Then Jesus looked around and said to his disciples, ‘How hard it will be for those who have wealth to enter the kingdom of God!’ And the disciples were perplexed at these words. But Jesus said to them again, ‘Children, how hard it is to enter the kingdom of God! It is easier for a camel to go through the eye of a needle than for someone who is rich to enter the kingdom of God.’ They were greatly astounded and said to one another, ‘Then who can be saved?’ Jesus looked at them and said, ‘For mortals it is impossible, but not for God; for God all things are possible.’

Peter began to say to him, ‘Look, we have left everything and followed you.’ Jesus said, ‘Truly I tell you, there is no one who has left house or brothers or sisters or mother or father or children or fields, for my sake and for the sake of the good news, who will not receive a hundredfold now in this age—houses, brothers and sisters, mothers and children, and fields, with persecutions—and in the age to come eternal life. But many who are first will be last, and the last will be first.’

Mark 10:17–31

Sermon on Sunday, Trinity 20

Jesus tells us quite clearly that everything will be turned upside down. The wealthy will be forsaken and the ignored will come into the centre of the Kingdom.

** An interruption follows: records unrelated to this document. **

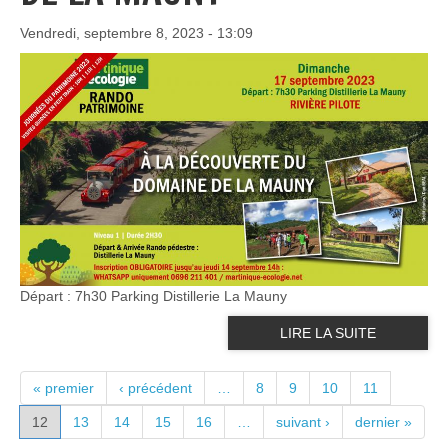
Vendredi, septembre 8, 2023 - 13:09
Départ : 7h30 Parking Distillerie La Mauny
LIRE LA SUITE
PAGES
« premier
‹ précédent
…
8
9
10
11
12
13
14
15
16
…
suivant ›
dernier »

This saying, that the camel will go through the eye of a needle more easily than a rich man is to enter the Kingdom of Heaven, has been the source of so much debate in the one, holy, catholic and apostolic Church. When we couple this saying with the story of the rich man and Lazarus, don’t we often give up hope because we are so disoriented in the present. If the rich man can be so bad in this life with all his possessions, no wonder there is trouble brewing. The haves and have-nots are always in conflict. What was called, “The Politics of Envy”, has always been playing in all our minds and on the world stage. We have all said, “If only …” haven’t we?

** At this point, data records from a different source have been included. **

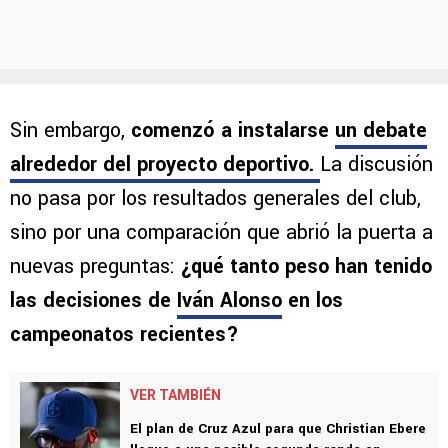
Sin embargo,
comenzó a instalarse
un debate
alrededor del proyecto deportivo
.
La discusión
no pasa por los resultados generales del club,
sino por una comparación que abrió la puerta a
nuevas preguntas:
¿qué tanto peso han tenido
las decisiones de
Iván Alonso
en los
campeonatos recientes?
VER TAMBIÉN
El plan de Cruz Azul para que Christian Ebere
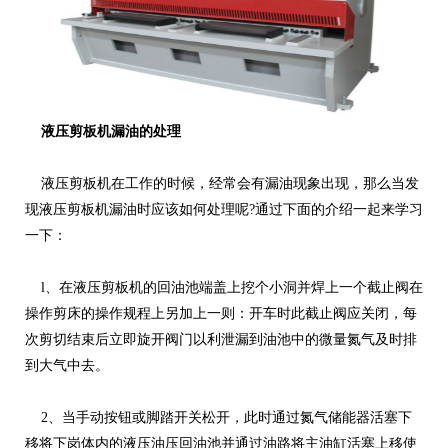
液压剪板机漏油的处理
液压剪板机在工作的时候，经常会有漏油现象出现，那么当发
现液压剪板机漏油时应该如何处理呢?通过下面的介绍一起来学习
一下：
l、在液压剪板机的回油池端盖上挖个小洞并焊上一个截止阀在
操作剪床的操作规程上另加上一则：开车时此截止阀应关闭，每
次剪切结束后立即旋开阀门以利泄漏到油池中的微量氮气及时排
到大气中去。
2、当手动按钮或脚踏开关松开，此时通过氮气储能器活塞下
移将下岗体内的液压油压回油池并通过油路将主油缸活塞上移使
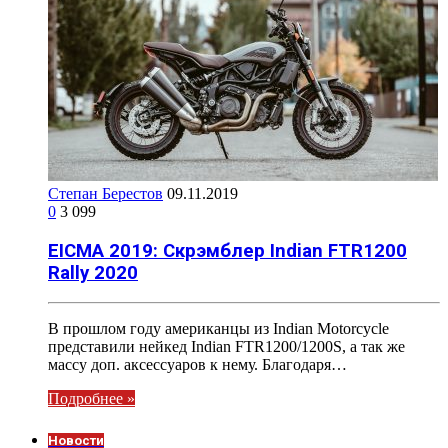
Степан Берестов
09.11.2019
0
3 099
EICMA 2019: Скрэмблер Indian FTR1200
Rally 2020
В прошлом году американцы из Indian Motorcycle
представили нейкед Indian FTR1200/1200S, а так же
массу доп. аксессуаров к нему. Благодаря…
Подробнее »
Новости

But “If only …” does not mean that we are covetous, does it? Whenever we compare ourselves with others, do we always desire their possessions – do we always set our hearts on something we do not have? Envy is not what our thought, “If only …”, means. – When we say to ourselves, “If only …”, don’t we really mean that things have to change? Don’t we really mean what John Lennon meant when he sang, “Imagine …”

I think this is the import of  Jesus’ saying. Things have to change – it may seem impossible, but Jesus tells us that things will change radically. We, however, have to see how many things we put in our way on our journey to the judgement whether we enter the Kingdom or not. Is our way going to be as difficult as putting a camel through the eye of a needle?

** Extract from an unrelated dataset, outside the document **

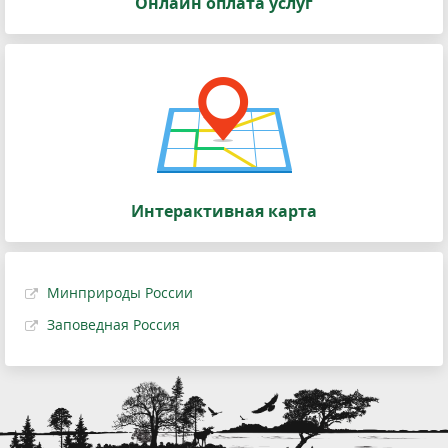
Онлайн оплата услуг
Интерактивная карта
Минприроды России
Заповедная Россия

This has always been a problem for the Church. There has always been great conflict over the use of money and its collection – Can we charge people for coming into this place of worship? Or should it be free at the point of need? Do we fix the roof or do we make charitable donations? These may seem to be outlandish questions for us here locally, but our cathedrals are faced with this problem. Some do charge people for just crossing the threshold.  (And I say, no wonder people have never been into a church today!)

But is this really the intent of Jesus’ words? I think we should see these words of Jesus less as a condemnation of the rich than as a description of the worldliness of humanity, that we concentrate on our possessions rather than using them to mutual advantage. Our greed gets in the way of our passage through to our ultimate goal, our ownmost possibility.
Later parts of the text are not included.